After the cyborg cows of Utah, meet the cyborg cockroach of Connecticut.
While you can read up on the cyborg cows in this Inquisitr article, the creation of the cyborg cockroach has just been announced this week by the University of Connecticut — and the reason why this creature exists will probably blow you away.
As the university explains, the creation is a robot-roach hybrid — essentially a hardwired biological insect which can be made to obey human commands.
The subject is a live Madagascar hissing cockroach (Gromphadorhina portentosa), which has been enhanced by way of technology and can be controlled through a special microcircuit, designed to fit on the insect’s back and be worn like a backpack.
Also known as a neural controller, the microcircuit was developed by Prof. Abhishek Dutta and undergraduate student Evan Faulkner, whom Geek describes as “a couple of real-life Dr. Frankensteins.”
The reason why the two chose the Madagascar hissing cockroach is because that particular arthropod is among the largest cockroach species in existence and can grow to lengths of up to three inches (7.6 centimeters).

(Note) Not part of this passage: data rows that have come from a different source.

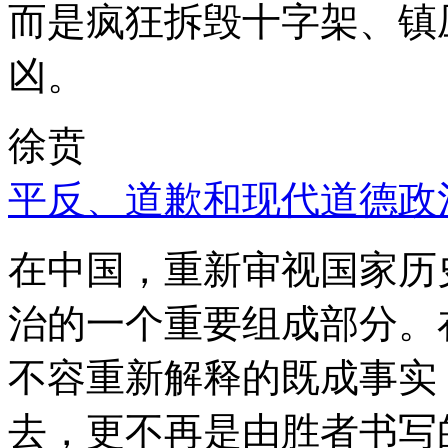
而是疯狂拆毁十字架、镇
凶。
徐贲
平反、道歉和现代道德政
在中国，重新审视国家历
治的一个重要组成部分。
不容重新解释的既成事实
去，更不再是由胜者书写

So there’s more space to place the tech.
At the same time, Madagascar hissing cockroaches are excellent climbers, equipped to tackle even smooth glass, which means they can creep into places that for other creatures remain inaccessible. And, as it turns out, people are actually keeping these not-so-tiny crawlers as pets, notes Geek.
The way all of this works is by sending short electrical pulses to the roach’s antennae lobes via a set of wires connected to the microcircuit. These signals are perceived by the insect as obstacles and prompt an immediate reaction, making the cockroach change trajectory and move in a desired direction.
For instance, an electrical signal sent to the roach’s right lobe will make it turn left and vice versa. This allows the operator to control the insect’s movements with the help of a tiny Bluetooth transmitter and receiver, which makes for one cyborg cockroach ready to go, wherever you tell it to.
“It’s power steering redefined,” notes the university in a humorous remark.
In case you were wondering whether this contraption is in any way harmful to the insect, University of Connecticut officials reassure that “no roaches were hurt by these experiments.”
As Interesting Engineering points out, the microchip backpack used to control the robo-cockroach is featherweight; at the same time, the electrical impulses sent to steer the insect have the exact same charge as the ones cockroaches normally get when they’re up and about, doing their cockroach stuff.
#Microrobots #SwarmRobotics : A cyborg cockroach could someday save your life.— The Royal Vox Post (@RoyalVoxPost) September 6, 2018
New microcircuit provides a sophisticated system for acquiring real-time data on an insect’s heading and acceleration, allowing researchers to extrapolate its trajectory - https://t.co/o3youdWnJ2 pic.twitter.com/Paru7G6dXF
According to their creator, robot-roach hybrids could one day serve the very noble purpose of saving human lives by assisting in search and rescue operations, among other things.
“The use of insects as platforms for small robots has an incredible number of useful applications, from search-and-rescue to national defense,” Dutta said in a statement.
In fact, robo-cockroaches are far from being a novelty, with other teams developing their own systems of controlling insect movement. What sets this invention apart is the fact that it provides a “more reliable and precise control of robotic insect motion,” explains the university.
The design of the microchip includes a nine-axis inertial measurement unit and a temperature sensor. This allows it to detect six degrees of free motion, acceleration, and direction, while also measuring the ambient temperature to predict where the cyborg cockroach might go without the influence of the electrical stimuli — giving that these insects are known to prefer warm conditions to walk.
“Our microcircuit provides a sophisticated system for acquiring real-time data on an insect’s heading and acceleration, which allows us to extrapolate its trajectory,” says Dutta. “We believe this advanced closed-loop, model-based system provides better control for precision maneuvering, and overcomes some of the technical limitations currently plaguing today’s micro-robots.”